On Monday, there were 89 adult staff and 541 students in quarantine and isolation, according to the district’s database. Last week, the district averaged 67 adult staff and 455 students in quarantine and isolation due to COVID-19.

At the elementary level, there have been 54 instances of classes moving to 100% remote learning since the beginning of November, according to the database. One school, Irving Elementary, also went remote for a day while the district conducted necessary contact tracing.

A full school has yet to go 100% remote at the middle and high school levels. The eighth grade classes at Chief Joseph Middle School moved to full remote learning for two days. Various classes throughout the schools have also been quarantined in the last month.
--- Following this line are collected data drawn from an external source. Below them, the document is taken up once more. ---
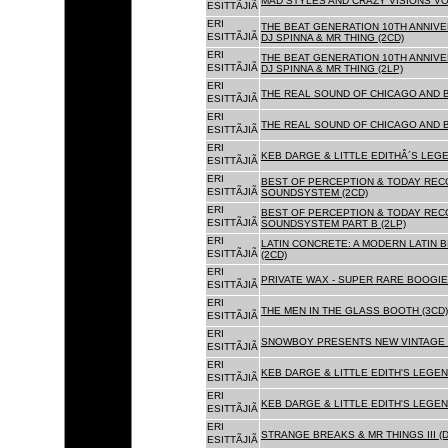
MAD STYLES AND CRAZY VISIONS VOL
ESITTÃJIÃ
ERI
THE BEAT GENERATION 10TH ANNIVE
ESITTÃJIÃ
DJ SPINNA & MR THING (2CD)
ERI
THE BEAT GENERATION 10TH ANNIVE
ESITTÃJIÃ
DJ SPINNA & MR THING (2LP)
ERI
THE REAL SOUND OF CHICAGO AND 
ESITTÃJIÃ
ERI
THE REAL SOUND OF CHICAGO AND B
ESITTÃJIÃ
ERI
KEB DARGE & LITTLE EDITHÂ´S LEG
ESITTÃJIÃ
ERI
BEST OF PERCEPTION & TODAY REC
ESITTÃJIÃ
SOUNDSYSTEM (2CD)
ERI
BEST OF PERCEPTION & TODAY REC
ESITTÃJIÃ
SOUNDSYSTEM PART B (2LP)
ERI
LATIN CONCRETE: A MODERN LATIN 
ESITTÃJIÃ
(2CD)
ERI
PRIVATE WAX - SUPER RARE BOOGIE 
ESITTÃJIÃ
ERI
THE MEN IN THE GLASS BOOTH (3CD)
ESITTÃJIÃ
ERI
SNOWBOY PRESENTS NEW VINTAGE 
ESITTÃJIÃ
ERI
KEB DARGE & LITTLE EDITH'S LEGE
ESITTÃJIÃ
ERI
KEB DARGE & LITTLE EDITH'S LEGEN
ESITTÃJIÃ
ERI
STRANGE BREAKS & MR THINGS III (D
ESITTÃJIÃ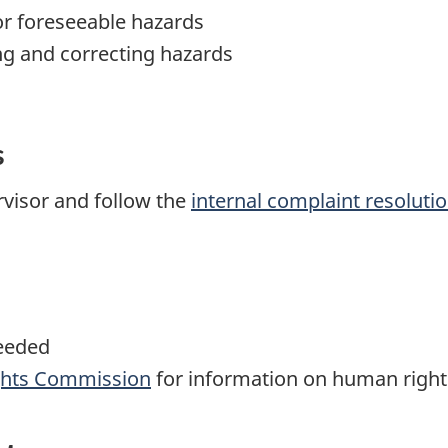
or foreseeable hazards
ing and correcting hazards
s
visor and follow the
internal complaint resoluti
eeded
hts Commission
for information on human right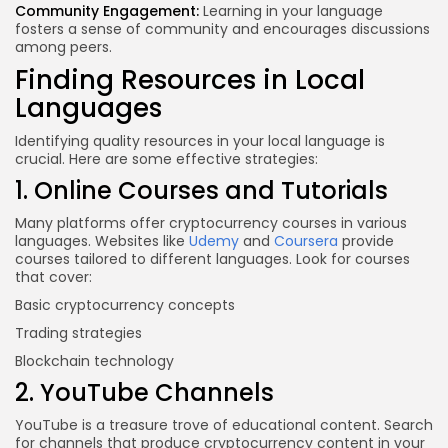
Community Engagement:
Learning in your language
fosters a sense of community and encourages discussions
among peers.
Finding Resources in Local
Languages
Identifying quality resources in your local language is
crucial. Here are some effective strategies:
1. Online Courses and Tutorials
Many platforms offer cryptocurrency courses in various
languages. Websites like
Udemy
and
Coursera
provide
courses tailored to different languages. Look for courses
that cover:
Basic cryptocurrency concepts
Trading strategies
Blockchain technology
2. YouTube Channels
YouTube is a treasure trove of educational content. Search
for channels that produce cryptocurrency content in your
Schools outside of the Bozeman district have also announced transitions to 100% remote learning. Belgrade High School and Anderson School both announced they would be fully remote through the end of November due to staffing challenges.

During Monday evening’s Bozeman School Board meeting a few people asked whether elementary schools should continue with five days of in-person learning.

Carly Ramsey, a therapist at Emily Dickinson Elementary School, asked the board on Monday what they were planning to do and if they would tell the elementary schools to go remote to help flatten the curve.

“I’m concerned about the high rate when I look at the COVID numbers,” she said of the countywide coronavirus infections. “… I’m also concerned that we are losing a hold on this crisis that we have.”

Rebecca Spear, the nurse for the district, also commented in Monday’s meeting, saying she was originally in support of moving to in-person learning at the time because she thought it was doable.

“I am asking the board to direct the executive cabinet to look at going remote through the holidays,” Spear said.

When the district contact traces, she said they’re looking back 10 days or so because it’s taking six to seven days to get test results back.

“We cannot contact trace anymore… We’re having a lot of family transmission,” Spear said, adding the spread was becoming uncontrollable.

A paraprofessional from Hyalite Elementary School, who was quarantined as of Monday, said the board had a duty to look at what was happening in the elementary schools. She also asked the district to move the elementary schools to remote learning through the holidays.

Elementary schools remain the only grade level that has transitioned out of the blended model to five days of in-person instruction. The middle schools’ transition to full in-person learning, scheduled for Nov. 23, was postponed earlier this week.

The Bozeman deputy superintendents told the Chronicle they were looking at moving to remote learning classroom by classroom and school by school based on available staff. A change in instructional models for a school level or the entire district would require board approval.

“As deputy superintendents we work collaboratively with our school administrators, central office team and the Board of Trustees to make the best decisions possible during a challenging time,” they wrote.